In the years since, as the SQLite spec was expanded and improved, a whole new generation of mobile developers have used it inside their apps too. It may be built on a 45-year-old language, and based off a 43-year-old standard, but today, it runs pretty much anywhere — from being the stock database in Django apps to running natively on Android and iOS devices. And its ubiquity means that many apps live with it, and all the compromises it demands.
SQLite made it possible for an app to interact with the database via function calls, but today, it’s pretty unlikely that developers are interacting with SQLite’s APIs directly. It’s still possible, and allows you to avoid bringing in thousands of objects into memory, but it’s awkward. After all, you still need to write SQL to deal with data stored in the database. That’s not exactly fun to do in a modern, object-oriented language like Kotlin or Swift.

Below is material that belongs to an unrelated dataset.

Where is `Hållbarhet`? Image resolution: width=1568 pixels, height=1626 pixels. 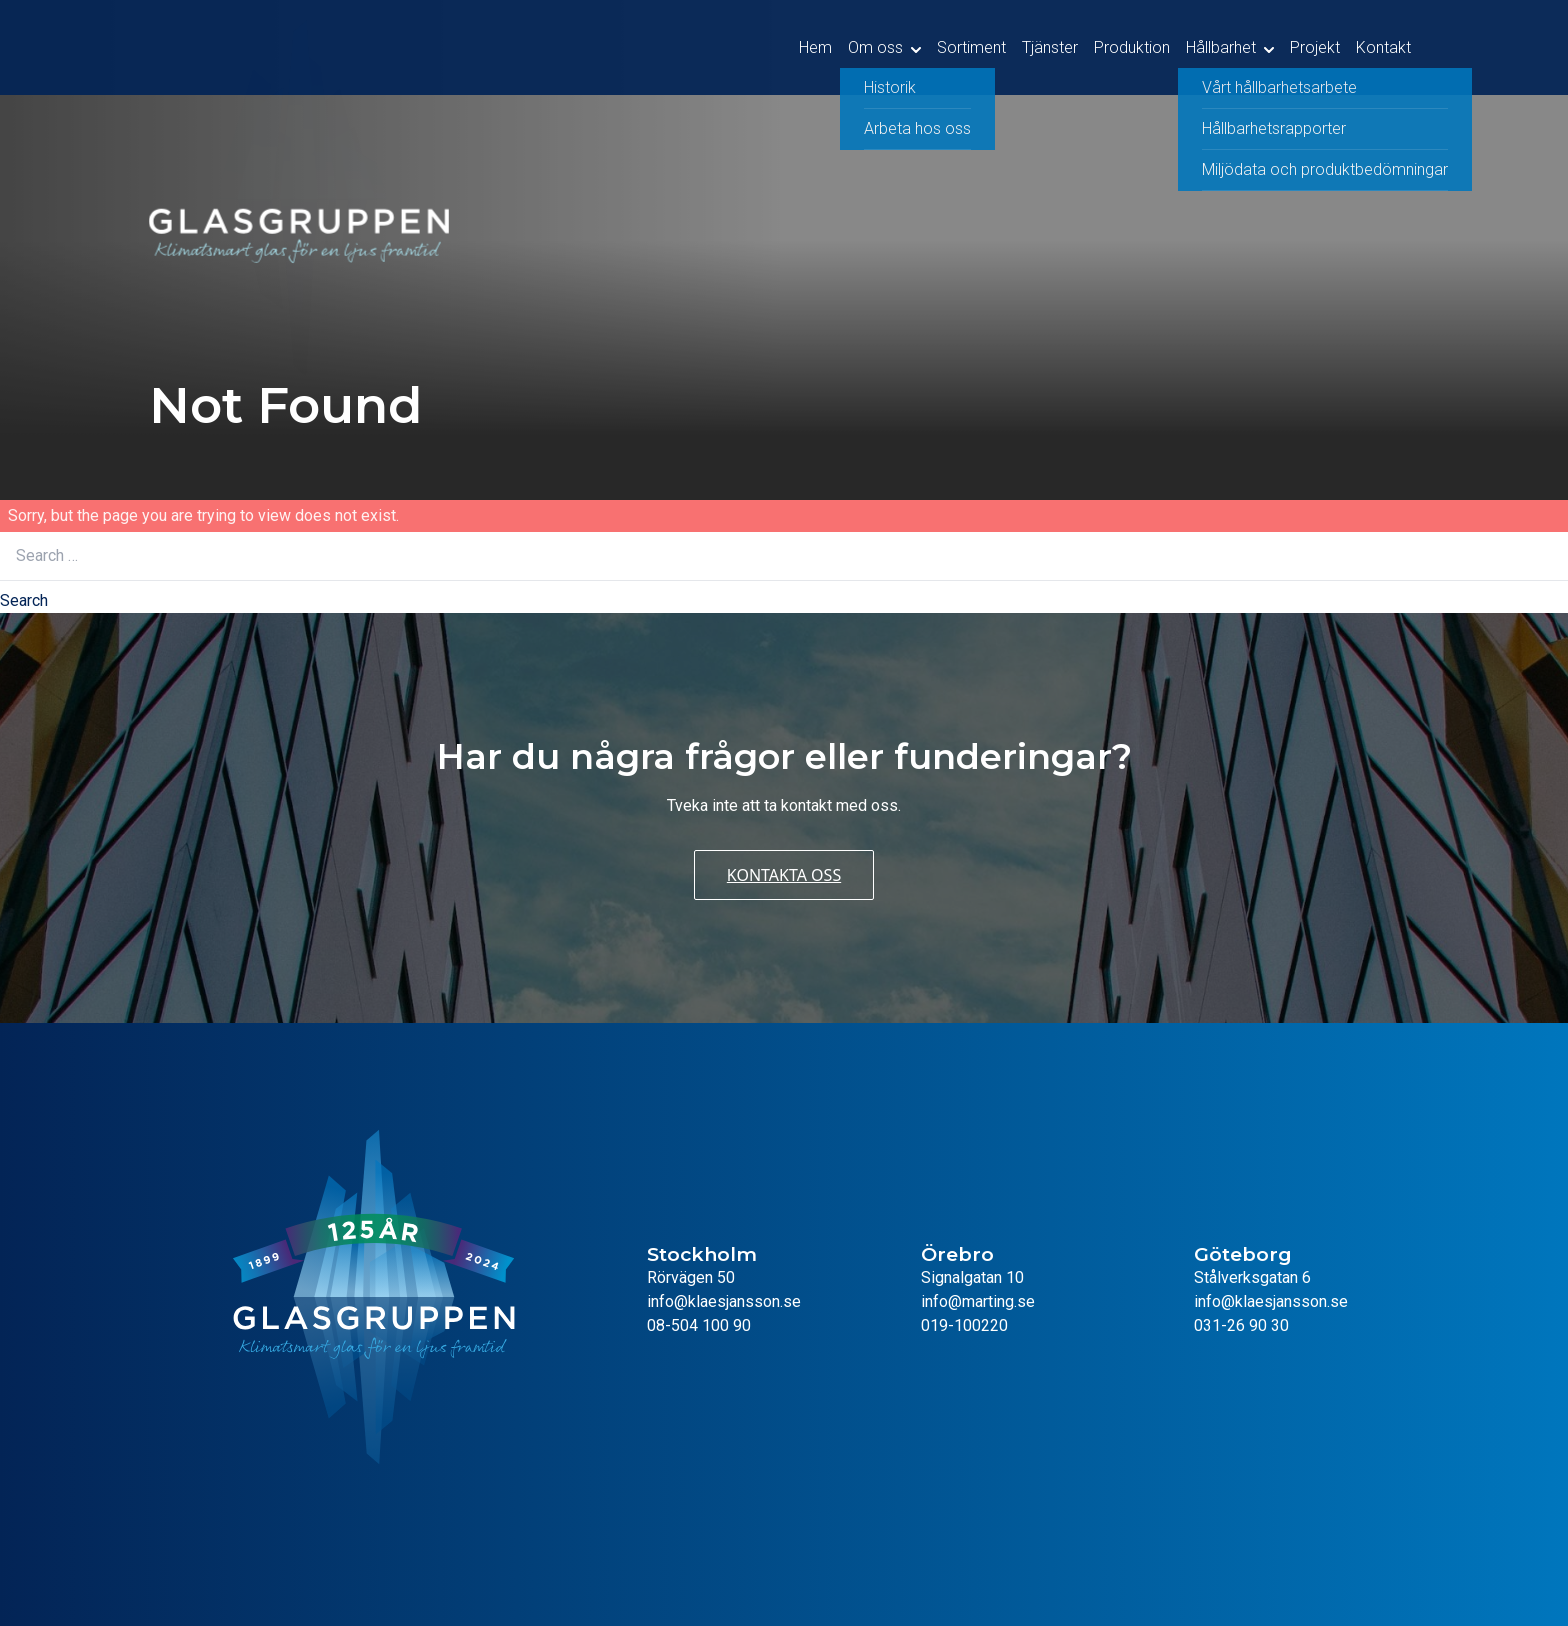 Hållbarhet is located at coordinates (1221, 47).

Once you do create or receive data from SQLite, you still need to make it work for you in the language you’ve written your app in. That requires painstakingly mapping and serializing the data that SQLite returns into objects that you can do real work with, and then serializing any changes back into SQLite for storage.
Which is where object-relational mapping libraries — ORMs — come in handy. They do the hard work of translating SQLite’s functions into a set of APIs that feel native to the platform you’re developing in. For iOS, developers wrap SQLite with CoreData: Apple’s long-supported, long-maligned ORM. Consider the example of an RSS reader app, where the user wants to mark all her 10,000 articles as read. With CoreData, you need to bring everything into memory, eventually, marking it as read in a loop, and re-saving each object, one at a time. SQLite gives a sane way of doing it in a single call, but CoreData expects you to treat its object-oriented abstractions seriously, and introduces problems as a result.
The way all ORMs work is by serializing database values into in-memory objects. And by working with what’s in memory instead of what’s on disk, you can easily end up working with stale data. You can, using good practice and modern ORM features, avoid this being too pernicious a problem. But every once in a while, you’ll end up with an unexpected result.
It’s called the impedance mismatch. Your ORM has to make a copy of the data in the tabular SQLite database, and turn it into a graph of objects that you can work with. By itself, that sounds fine — but the moment you start working with data from multiple threads, any ACID guarantees your SQLite database makes will go out the window. Objects can be changed by one thread in ways that break consistency, and lead other threads to make changes to data that might be stale, or simply not exist anymore. When an object makes a change on another thread, there’s nothing in SQLite or any ORM to let other objects know that they must update or cause major problems.
There are solutions, but they do have tradeoffs. The first solution is to restore the “I” in “ACID”: isolation. By using multi-version concurrency control (MVCC), you can work on a snapshot of the database, and the database can do the work of resolving conflicts between many concurrent writers. That way, you can be sure your data won’t change underneath you. But that’s also a problem: it means your data won’t be responsive. To show what the user should see, you have to go back to the database to get the latest data and the latest version.
Inevitably, we confront a simple reality: SQLite and object-oriented languages do things differently from the ground up. They model the world in different ways, and so we incur costs by converting things between the two ways of dealing with data. And we may offer a modern, object-oriented way to help us manage what SQLite does, but sometimes its representation of data simply diverge from the database. And while we could just deal directly with SQLite, we’ll likely end up making our very own bad, ad-hoc ORM.